Doctor Who: The Massacre of St. Bartholomew’s Eve

Doctor Who: The Massacre of St. Bartholomew’s Eve November 8, 2011

This episode from the third season of Doctor Who, “The Massacre of St. Bartholemew’s Eve,” focuses on events in 16th century France, when the spread of Protestantism has led to tensions between Catholics and the Protestant Huguenots. Like many but not all episodes in which the time travelers land in Earth’s past, this episode focuses mostly on the actual events unfolding. The Doctor is not even present for most of the story (in two of the four parts he does not appear at all), and his travel companion Steven is the means by which the viewer gets to learn about the events that are unfolding.

When they arrive, the Doctor expresses interest in visiting a certain scientist, an apothecary named Charles Preslin who is ahead of his time in envisaging germs as the cause of disease. In the little we see of the Doctor’s interaction with Preslin, he seems surprisingly understanding of the church leaders’ suspicion of science in that period, and merely encourages him to continue his work in secret.

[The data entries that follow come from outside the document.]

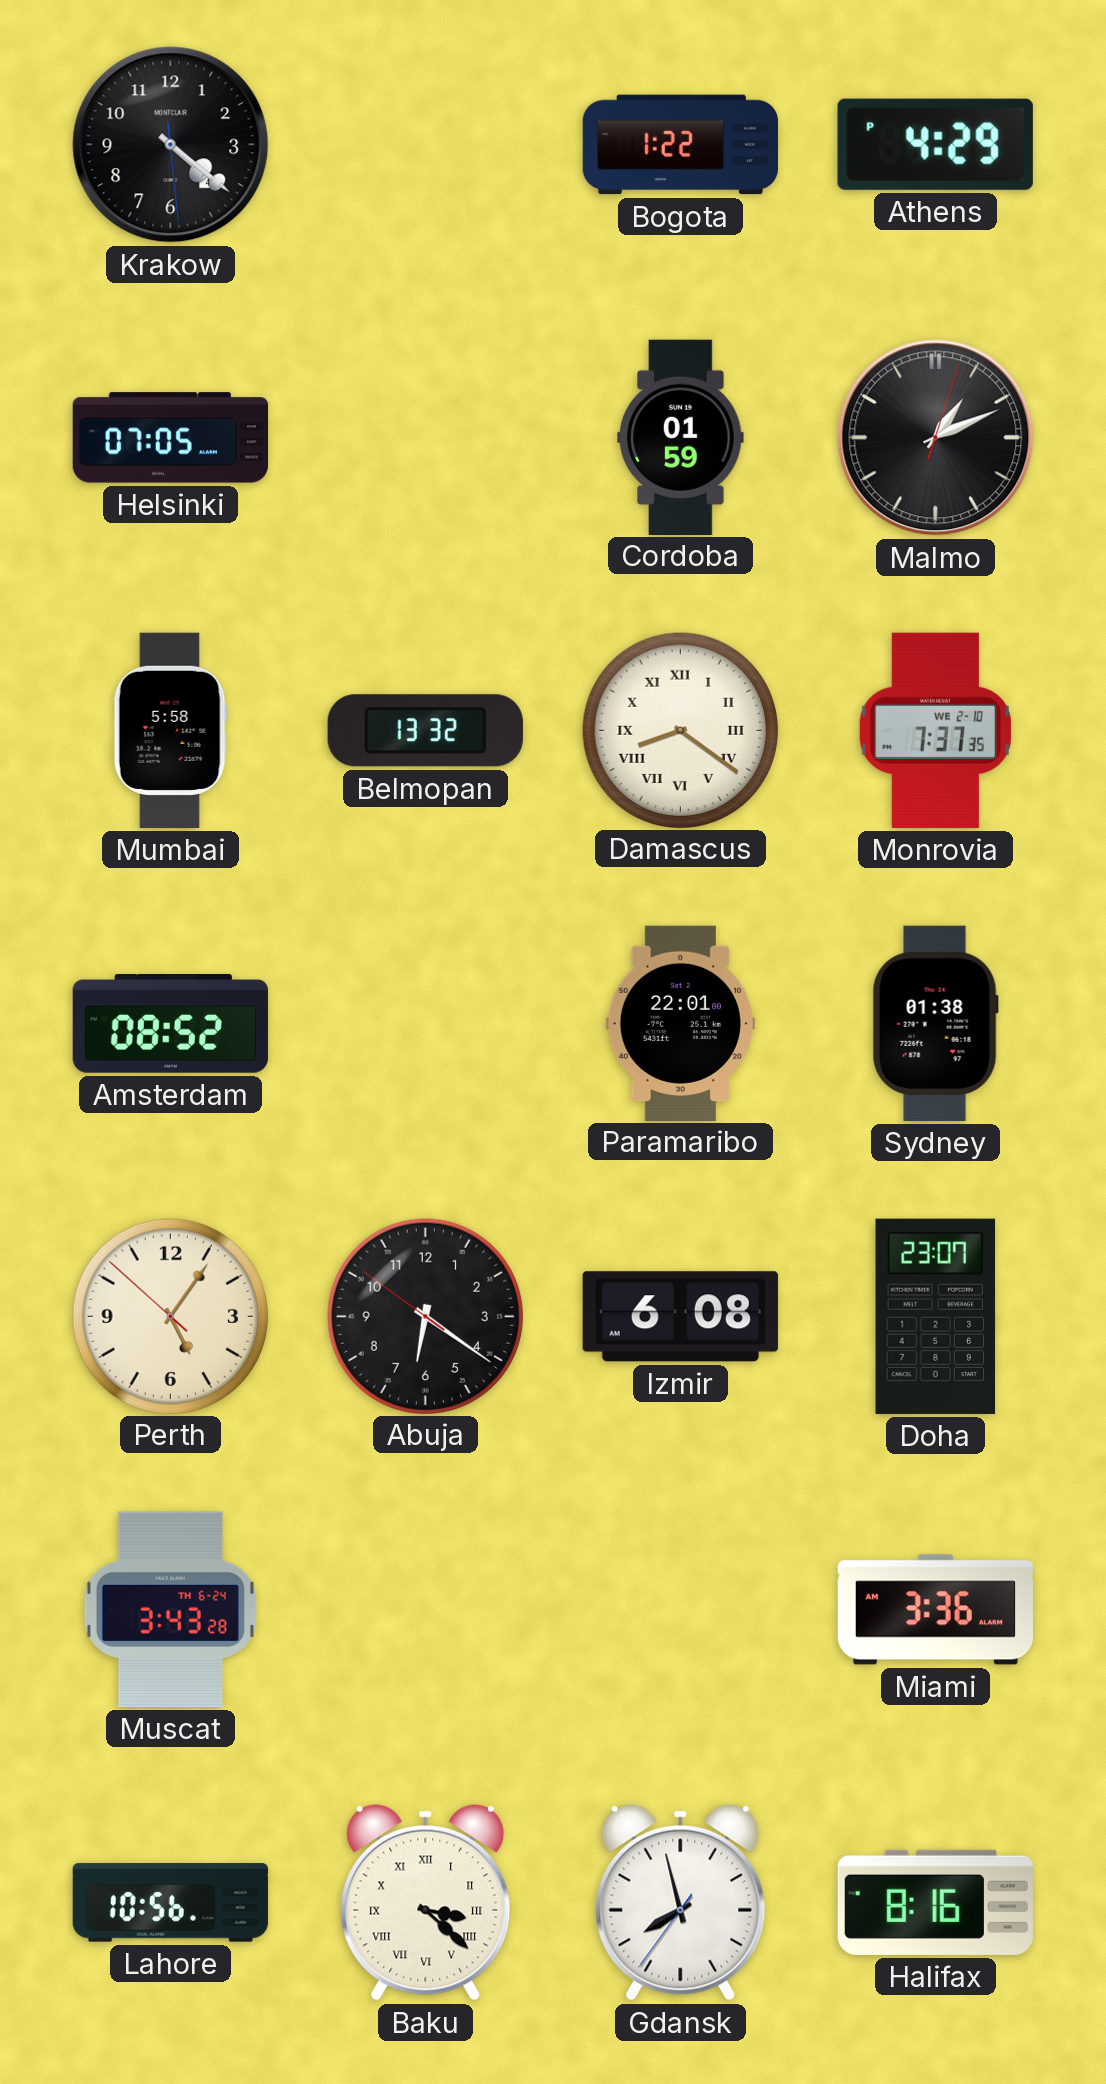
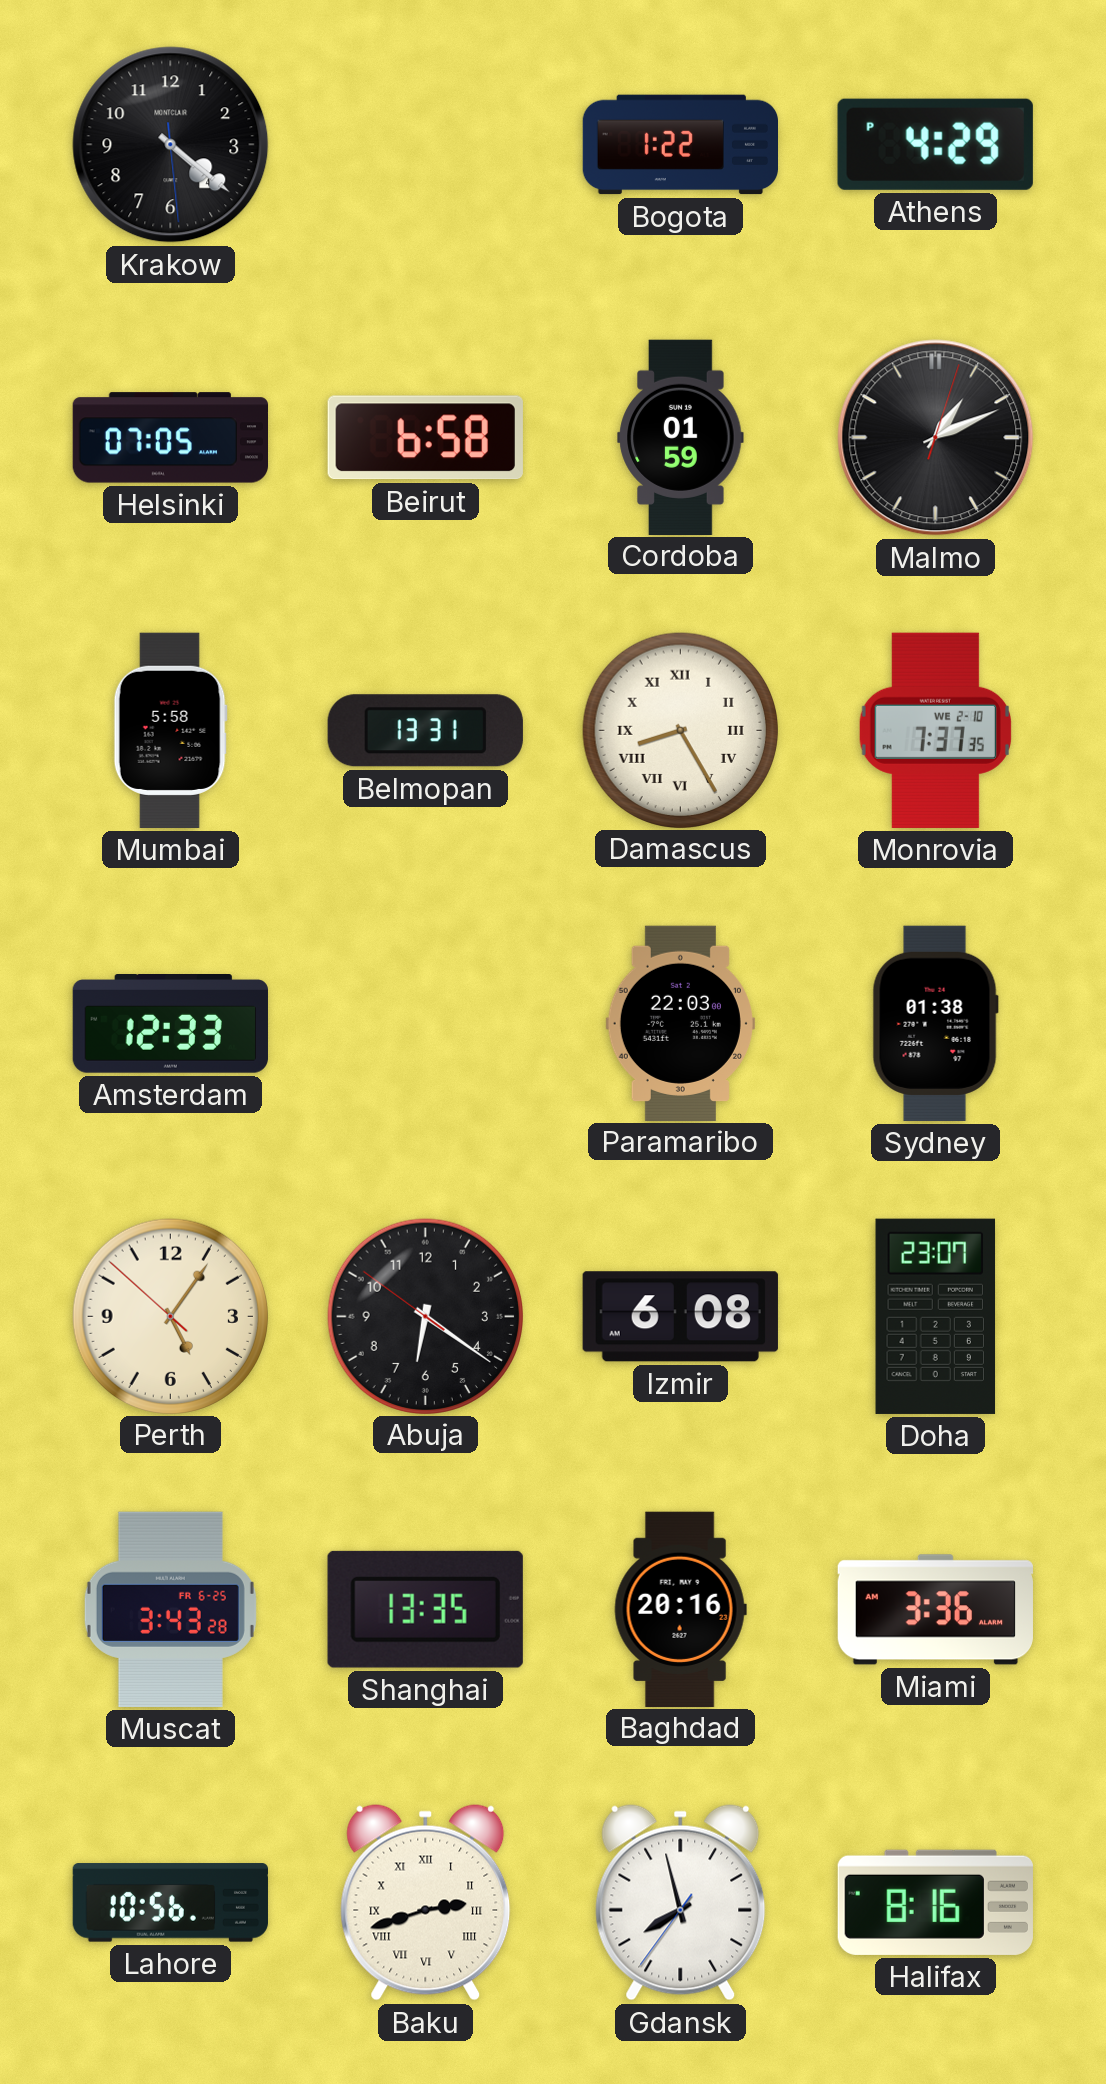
Beirut: none -> 6:58
Belmopan: 13:32 -> 13:31
Damascus: 8:21 -> 8:25
Amsterdam: 08:52 -> 12:33
Paramaribo: 22:01 -> 22:03
Muscat date: TH 6-24 -> FR 6-25
Shanghai: none -> 13:35
Baghdad: none -> 20:16
Baku: 3:22 -> 2:42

Protestants are referred to at times as “freethinkers” – an important reminder of how times and impressions change, and how religious traditions can go from radically challenging authority to blindly accepting new ones.

There are some powerful words from the Doctor towards the end of the last part, after having been upbraided by Steven for not trying to help the people of that time, or at least one girl whom he had met, Anne Chaplet. Here’s what the Doctor says:

    My dear Steven, history sometimes gives us a terrible shock, and that is because we don’t quite fully understand. Why should we? After all, we’re all too small to realise its final pattern. Therefore, don’t try and judge it from where you stand. I was right to do as I did. Yes, that I firmly believe….
    Even after all this time he cannot understand. I dare not change the course of history. Well, at least I taught him to take some precautions. He did remember to look at the scanner before he opened the doors. Now they’re all gone. All gone. None of them could understand. Not even my little Susan, or Vicki. Yes. And there’s Barbara and Chatterton… Chesterton! They were all too impatient to get back to their own time. And now Steven. Perhaps I should go home, back to my own planet. But I can’t. I can’t.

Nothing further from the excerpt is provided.